The Saudi oil giant Aramco and energy services company Baker Hughes announced on Tuesday the formation of Novel, a 50/50 joint venture to develop and commercialize a broad range of non-metallic products for multiple applications in the energy sector.
Novel's new facility is being developed at King Salman Energy Park in the country's eastern region. The 50-square-kilometer energy city megaproject aims at positioning Saudi Arabia as a global energy, industrial and technology hub, according to Aramco's statement.
Initially, the facility will produce onshore non-metallic pipelines, including reinforced thermoplastic pipes from composite materials.
The joint venture is based on a shareholders agreement signed in February this year during Aramco's fifth In-Kingdom Total Value Add Forum & Exhibition.

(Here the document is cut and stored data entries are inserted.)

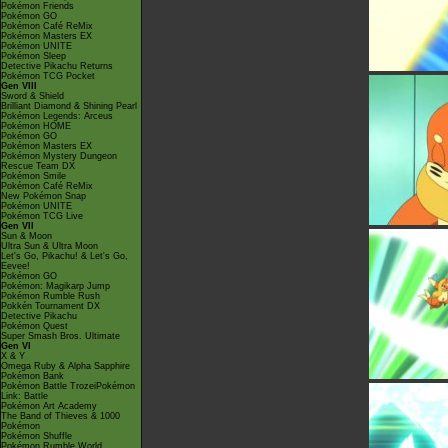
Pokémon Friends
Pokémon GO
Pokémon Café ReMix
Pokémon Masters EX
Pokémon UNITE
Pokémon Sleep
Detective Pikachu Returns
Pokémon TCG Pocket
Gen VIII
Sword & Shield
Brilliant Diamond & Shining Pearl
Pokémon Legends: Arceus
Pokémon HOME
Pokémon GO
Pokémon Masters EX
Pokémon Mystery Dungeon
Rescue Team DX
Pokémon Smile
Pokémon Café ReMix
New Pokémon Snap
Pokémon UNITE
Pokémon TCG Live
Gen VII
Sun & Moon
Ultra Sun & Ultra Moon
Let's Go, Pikachu! & Let's Go,
Eevee!
Pokémon GO
Pokémon: Magikarp Jump
Pokémon Rumble Rush
Pokkén Tournament DX
Detective Pikachu
Pokémon Quest
Super Smash Bros. Ultimate
Gen VI
X & Y
Omega Ruby & Alpha Sapphire
Pokémon Bank
Pokémon Battle TrozeiPokémon
Link: Battle
Pokémon Art Academy
The Band of Thieves & 1000
Pokémon
Pokémon Shuffle
Pokémon Rumble World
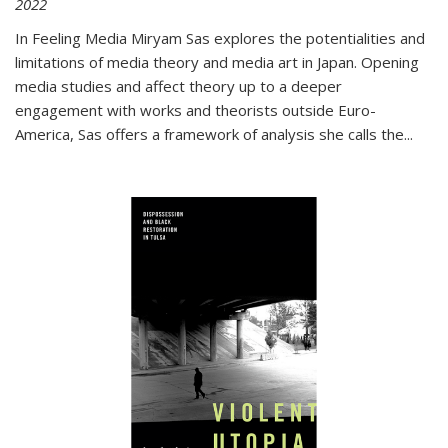
2022
In
Feeling Media
Miryam Sas explores the potentialities and
limitations of media theory and media art in Japan. Opening
media studies and affect theory up to a deeper
engagement with works and theorists outside Euro-
America, Sas offers a framework of analysis she calls the
...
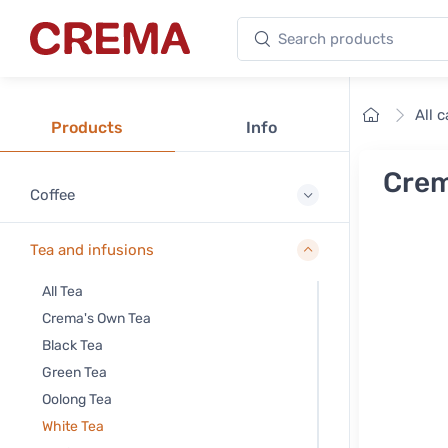
Search products
Crema
Home
All 
Products
Info
Crem
Coffee
Tea and infusions
All Tea
Crema's Own Tea
Black Tea
Green Tea
Oolong Tea
White Tea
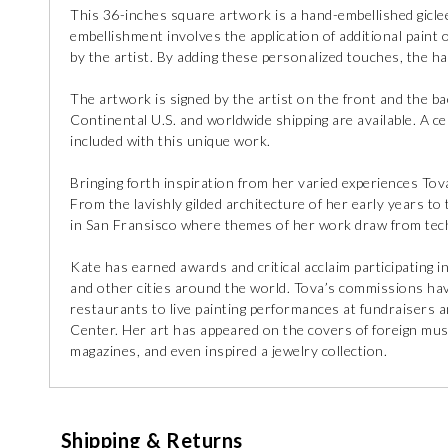
This 36-inches square artwork is a hand-embellished giclee
embellishment involves the application of additional paint o
by the artist. By adding these personalized touches, the h
The artwork is signed by the artist on the front and the ba
Continental U.S. and worldwide shipping are available. A cert
included with this unique work.
Bringing forth inspiration from her varied experiences Tova 
From the lavishly gilded architecture of her early years t
in San Fransisco where themes of her work draw from tec
Kate has earned awards and critical acclaim participating i
and other cities around the world. Tova’s commissions ha
restaurants to live painting performances at fundraisers 
Center. Her art has appeared on the covers of foreign musi
magazines, and even inspired a jewelry collection.
Shipping & Returns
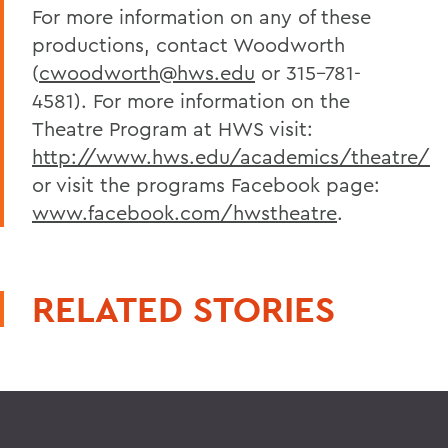
For more information on any of these
productions, contact Woodworth
(
cwoodworth@hws.edu
or 315-781-
4581). For more information on the
Theatre Program at HWS visit:
http://www.hws.edu/academics/theatre/
or visit the programs Facebook page:
www.facebook.com/hwstheatre
.
RELATED STORIES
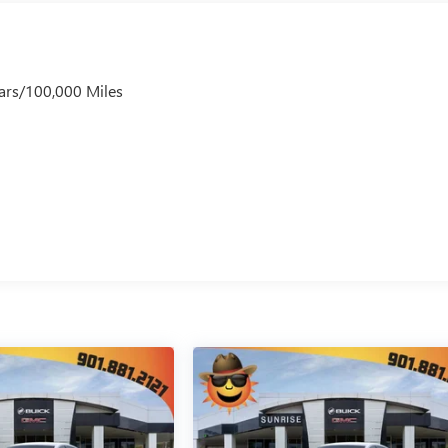
ars/100,000 Miles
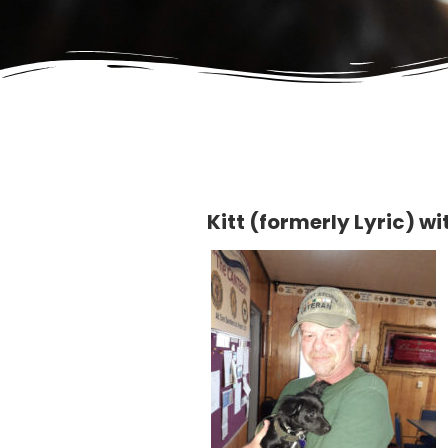
Kitt (formerly Lyric) w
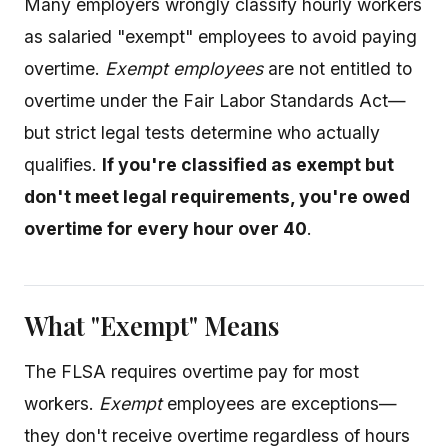
Many employers wrongly classify hourly workers
as salaried "exempt" employees to avoid paying
overtime.
Exempt employees
are not entitled to
overtime under the Fair Labor Standards Act—
but strict legal tests determine who actually
qualifies.
If you're classified as exempt but
don't meet legal requirements, you're owed
overtime for every hour over 40
.
What "Exempt" Means
The FLSA requires overtime pay for most
workers.
Exempt
employees are exceptions—
they don't receive overtime regardless of hours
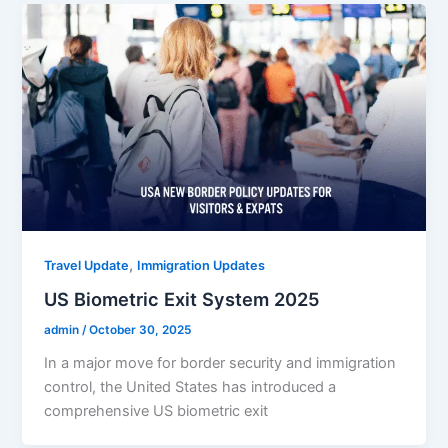
,
Travel Update
Immigration Updates
US Biometric Exit System 2025
admin
/
October 30, 2025
In a major move for border security and immigration
control, the United States has introduced a
comprehensive US biometric exit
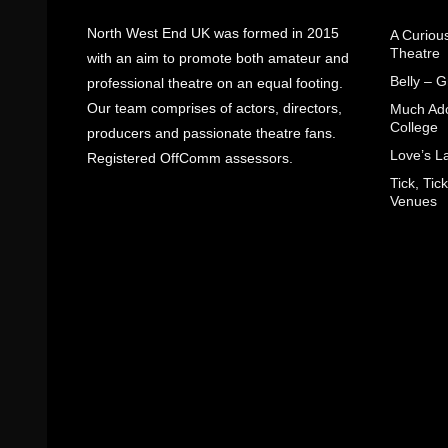
North West End UK was formed in 2015
A Curiou
Theatre
with an aim to promote both amateur and
Belly – 
professional theatre on an equal footing.
Our team comprises of actors, directors,
Much Ado
College
producers and passionate theatre fans.
Love’s L
Registered OffComm assessors.
Tick, Ti
Venues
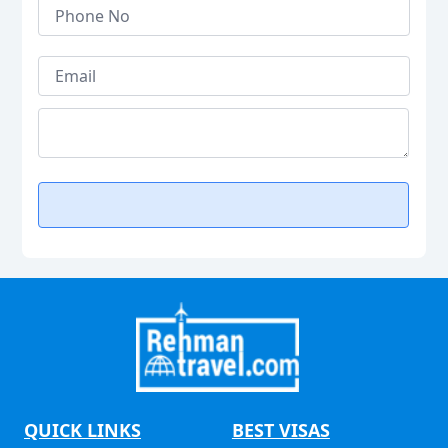
QUICK LINKS
BEST VISAS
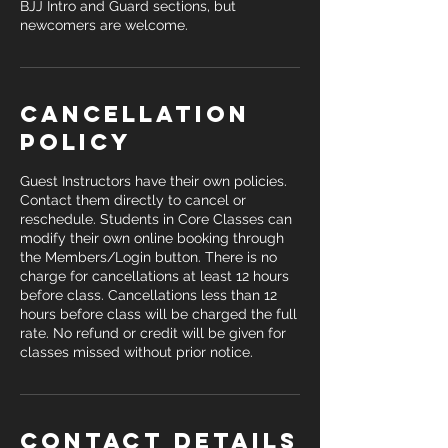
BJJ Intro and Guard sections, but
newcomers are welcome.
Cancellation
Policy
Guest Instructors have their own policies.
Contact them directly to cancel or
reschedule. Students in Core Classes can
modify their own online booking through
the Members/Login button. There is no
charge for cancellations at least 12 hours
before class. Cancellations less than 12
hours before class will be charged the full
rate. No refund or credit will be given for
classes missed without prior notice.
Contact Details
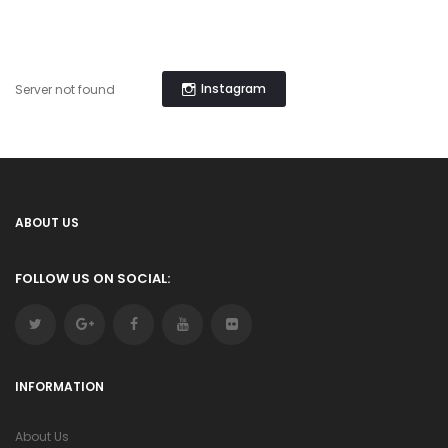
Instagram
Server not found
ABOUT US
FOLLOW US ON SOCIAL:
INFORMATION
About Us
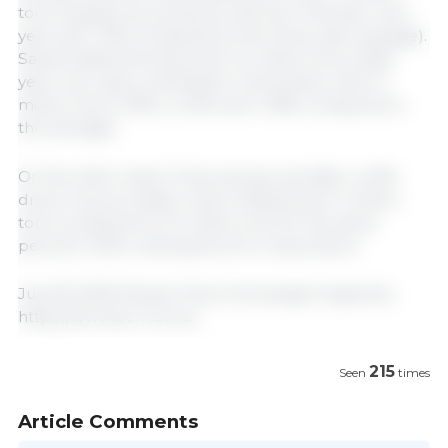
tons of grains, by-products, and oils (+4% year-over-
year and +15% compared to the three-year average).
Saudi Arabia followed with 3.4 million tons (+62%
year-over-year), and Brazil in third place with 3.1
million tons (+19% vs. 2024 and +26% compared to
the average).
On the other hand, China lost ground after a 40%
drop in its purchases, which totaled just 3.1 million
tons compared to 5.2 million tons for the same
period in 2024, ranking fourth in importance.
July 18, 2025/ Rosario Stock Exchange/ Argentina.
https://www.bcr.com.ar
215
Seen
times
Article Comments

The collaboration will seek out new opportunities in oil-based products, which will not only offer performance benefits but also aims to reduce carbon emissions, according to the statement.
The new project, with an undisclosed investment amount, will also help to foster growth of an emerging sector in line with Saudi Arabia's Vision 2030 that aims to diversify the economy away from oil, the statement said.

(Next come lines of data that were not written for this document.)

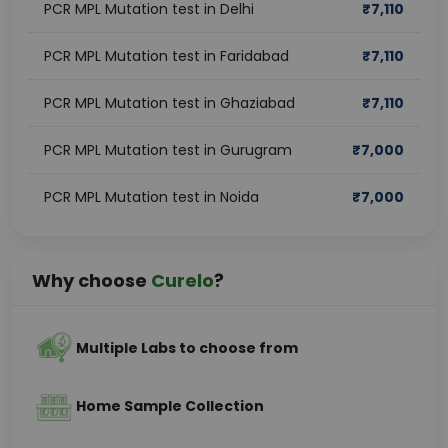
PCR MPL Mutation test in Delhi
₹
7,110
PCR MPL Mutation test in Faridabad
₹
7,110
PCR MPL Mutation test in Ghaziabad
₹
7,110
PCR MPL Mutation test in Gurugram
₹
7,000
PCR MPL Mutation test in Noida
₹
7,000
Why choose
Curelo
?
Multiple Labs to choose from
Home Sample Collection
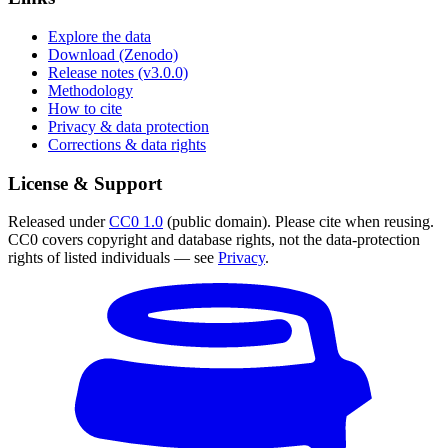
Explore the data
Download (Zenodo)
Release notes (v3.0.0)
Methodology
How to cite
Privacy & data protection
Corrections & data rights
License & Support
Released under
CC0 1.0
(public domain). Please cite when reusing.
CC0 covers copyright and database rights, not the data-protection
rights of listed individuals — see
Privacy
.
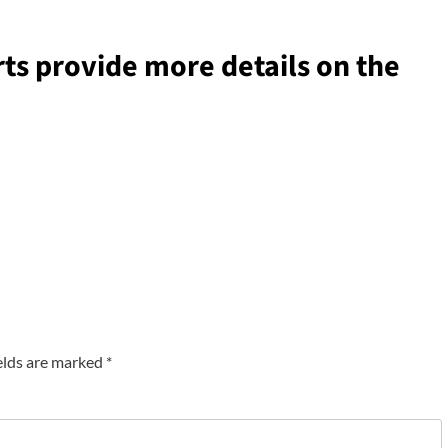
ts provide more details on the
elds are marked
*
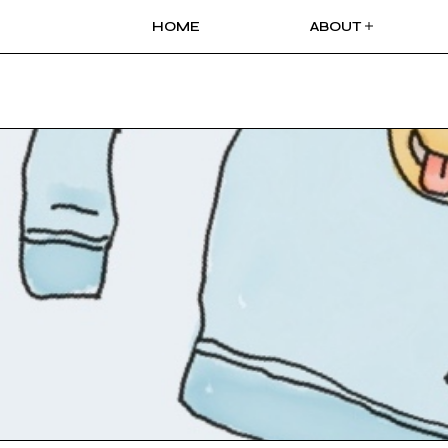
HOME
ABOUT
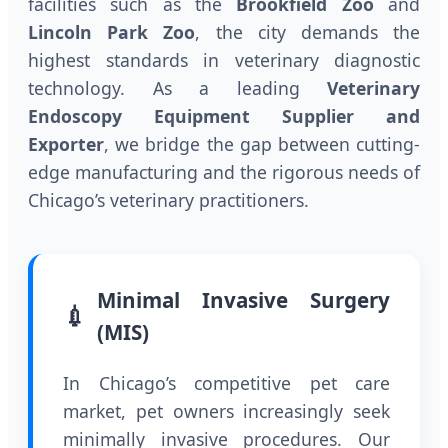
facilities such as the
Brookfield Zoo
and
Lincoln Park Zoo
, the city demands the
highest standards in veterinary diagnostic
technology. As a leading
Veterinary
Endoscopy Equipment Supplier and
Exporter
, we bridge the gap between cutting-
edge manufacturing and the rigorous needs of
Chicago’s veterinary practitioners.
Minimal Invasive Surgery
💉
(MIS)
In Chicago’s competitive pet care
market, pet owners increasingly seek
minimally invasive procedures. Our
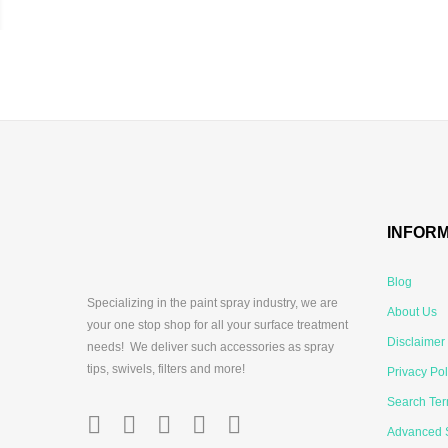
INFOR
Blog
Specializing in the paint spray industry, we are
About Us
your one stop shop for all your surface treatment
Disclaimer
needs! We deliver such accessories as spray
tips, swivels, filters and more!
Privacy Pol
Search Te
Advanced 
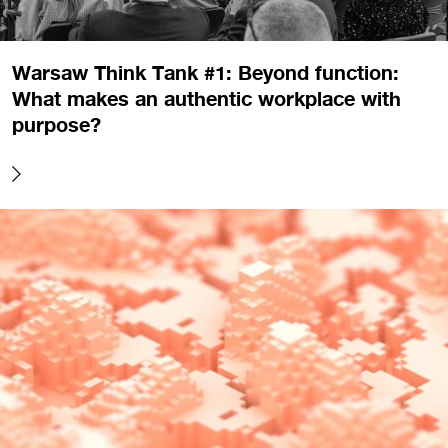
Warsaw Think Tank #1: Beyond function:
What makes an authentic workplace with
purpose?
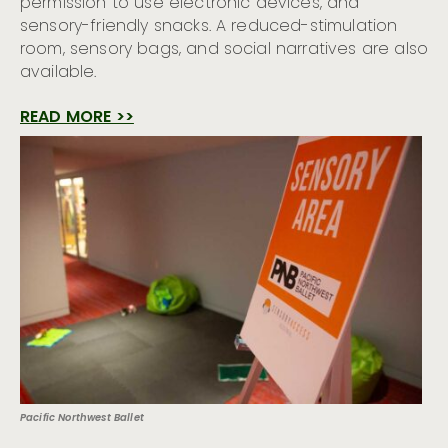
permission to use electronic devices, and
sensory-friendly snacks. A reduced-stimulation
room, sensory bags, and social narratives are also
available.
READ MORE >>
Pacific Northwest Ballet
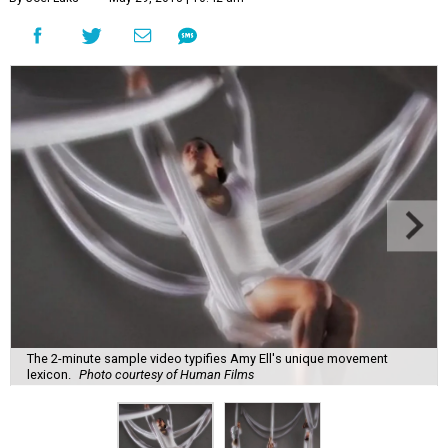
The 2-minute sample video typifies Amy Ell's unique movement
lexicon.
Photo courtesy of Human Films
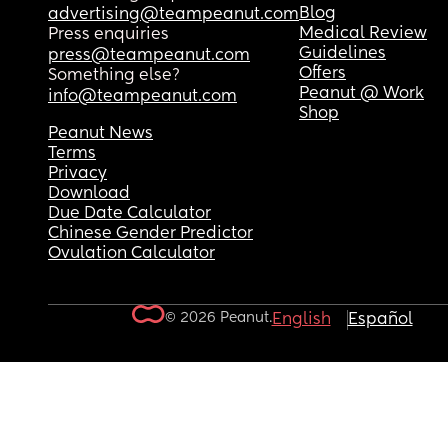
Blog
advertising@teampeanut.com
Medical Review
Press enquiries
Guidelines
press@teampeanut.com
Offers
Something else?
Peanut @ Work
info@teampeanut.com
Shop
Peanut News
Terms
Privacy
Download
Due Date Calculator
Chinese Gender Predictor
Ovulation Calculator
© 2026 Peanut.
English
Español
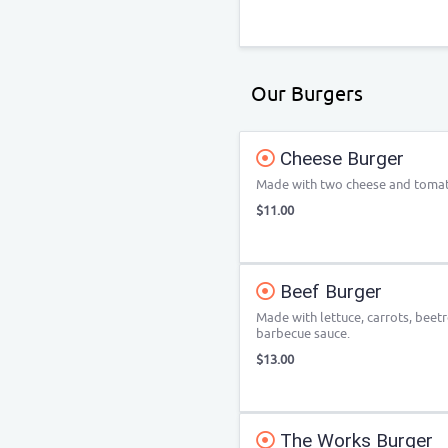
Our Burgers
Cheese Burger
Made with two cheese and tomat
$11.00
Beef Burger
Made with lettuce, carrots, beet
barbecue sauce.
$13.00
The Works Burger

The two companies sought Turkey's permission to operate in the Middle East and North Africa (MENA) region on April 16 this year, and the Turkish Competition Authority granted permission on Dec. 1 to the new manufacturing joint venture.
Baker Hughes has two affiliates operating in Turkey, and as part of a market sharing arrangement, the company needs official permission under international commercial law to form a joint venture with a foreign company to operate in MENA where Turkey is one of the region's 19 countries.